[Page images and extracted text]
☆ ☆ ☆ ☆ ☆ ☆ ☆
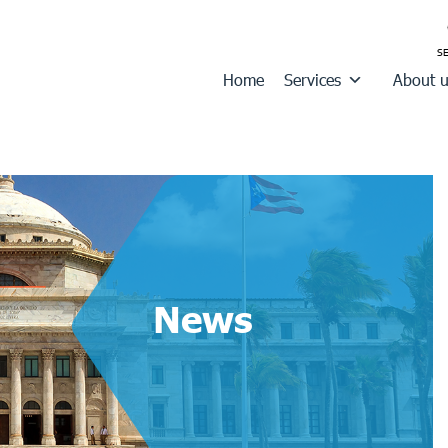
Home
Services
About 
News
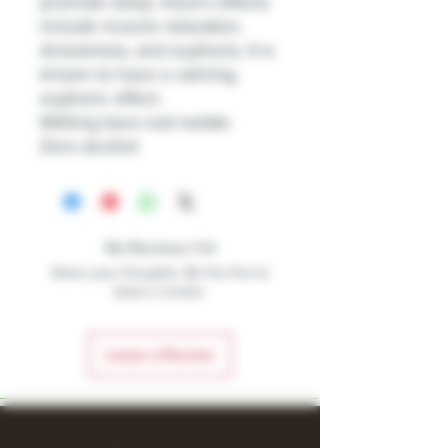
promote sleep. Kava's effects
include muscle relaxation,
drowsiness, and euphoria. It is
known to have a calming,
euphoric effect.
660mg kava root isolate
Zero alcohol
No Reviews Yet
Share your thoughts. Be the first to
leave a review.
Leave a Review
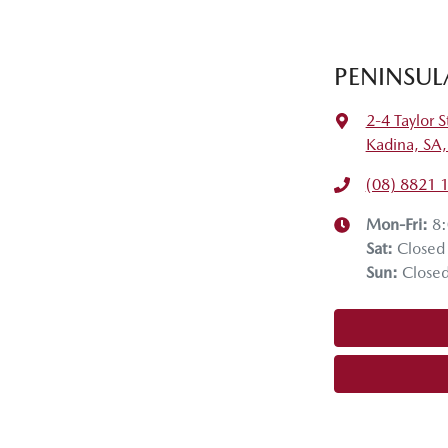
PENINSUL
2-4 Taylor S
Kadina, SA
(08) 8821 
Mon-Fri:
8
Sat
:
Closed
Sun
:
Close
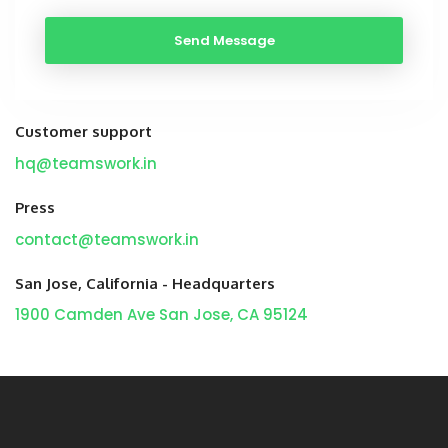
Customer support
hq@teamswork.in
Press
contact@teamswork.in
San Jose, California - Headquarters
1900 Camden Ave
San Jose, CA 95124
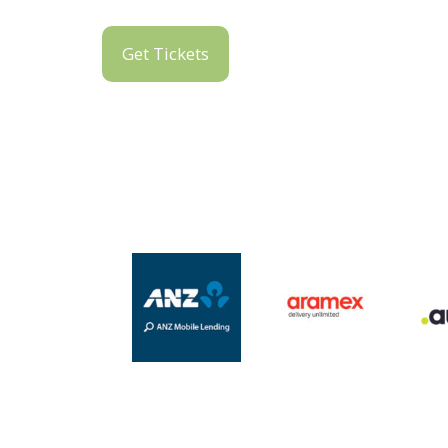
Get Tickets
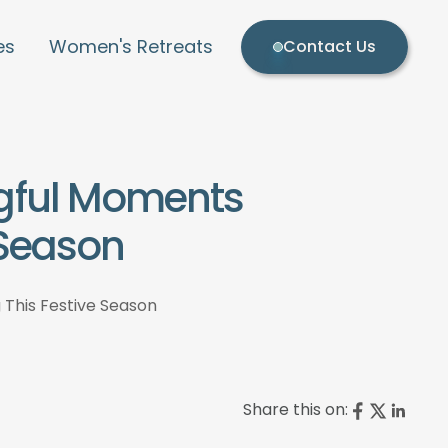
es
Women's Retreats
Contact Us
ngful Moments
 Season
 This Festive Season
Share this on:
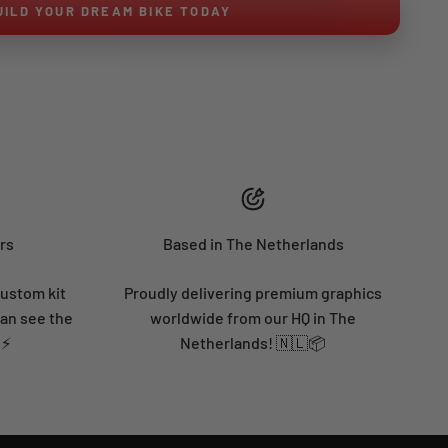
UILD YOUR DREAM BIKE TODAY
rs
Based in The Netherlands
custom kit
Proudly delivering premium graphics
can see the
worldwide from our HQ in The
 ⚡
Netherlands! 🇳🇱📦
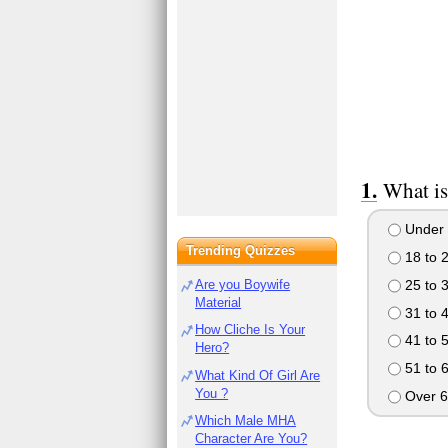
What is
Under 
Trending Quizzes
18 to 
25 to 
Are you Boywife
Material
31 to 
How Cliche Is Your
41 to 
Hero?
51 to 
What Kind Of Girl Are
You ?
Over 6
Which Male MHA
Character Are You?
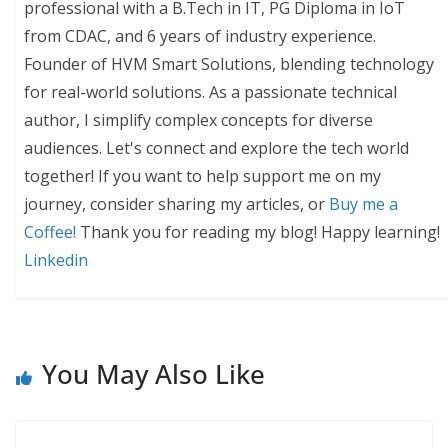
professional with a B.Tech in IT, PG Diploma in IoT
from CDAC, and 6 years of industry experience.
Founder of HVM Smart Solutions, blending technology
for real-world solutions. As a passionate technical
author, I simplify complex concepts for diverse
audiences. Let's connect and explore the tech world
together! If you want to help support me on my
journey, consider sharing my articles, or
Buy me a
Coffee!
Thank you for reading my blog! Happy learning!
Linkedin
You May Also Like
☆ ☆ ☆ ☆ ☆ ☆ ☆
**Exercise brief:** Repeat all the data as it stands, dropping any images it holds.

**Output below:**
Home
Services
About 
News
promote sleep. Kava's effects
include muscle relaxation,
drowsiness, and euphoria. It is
known to have a calming,
euphoric effect.
660mg kava root isolate
Zero alcohol
No Reviews Yet
Share your thoughts. Be the first to
leave a review.
Leave a Review
PENINSUL
2-4 Taylor S
Kadina, SA
(08) 8821 
Mon-Fri:
8
Sat
:
Closed
Sun
:
Close
Customer support
hq@teamswork.in
Press
contact@teamswork.in
San Jose, California - Headquarters
1900 Camden Ave
San Jose, CA 95124
Get Tickets
es
Women's Retreats
Contact Us
ngful Moments
 Season
 This Festive Season
Share this on:
UILD YOUR DREAM BIKE TODAY
rs
Based in The Netherlands
custom kit
Proudly delivering premium graphics
can see the
worldwide from our HQ in The
 ⚡
Netherlands! 🇳🇱📦
What is
Under 
Trending Quizzes
18 to 
25 to 
Are you Boywife
Material
31 to 
How Cliche Is Your
41 to 
Hero?
51 to 
What Kind Of Girl Are
You ?
Over 6
Which Male MHA
Character Are You?
professional with a B.Tech in IT, PG Diploma in IoT
from CDAC, and 6 years of industry experience.
Founder of HVM Smart Solutions, blending technology
for real-world solutions. As a passionate technical
author, I simplify complex concepts for diverse
audiences. Let's connect and explore the tech world
together! If you want to help support me on my
journey, consider sharing my articles, or
Buy me a
Coffee!
Thank you for reading my blog! Happy learning!
Linkedin
You May Also Like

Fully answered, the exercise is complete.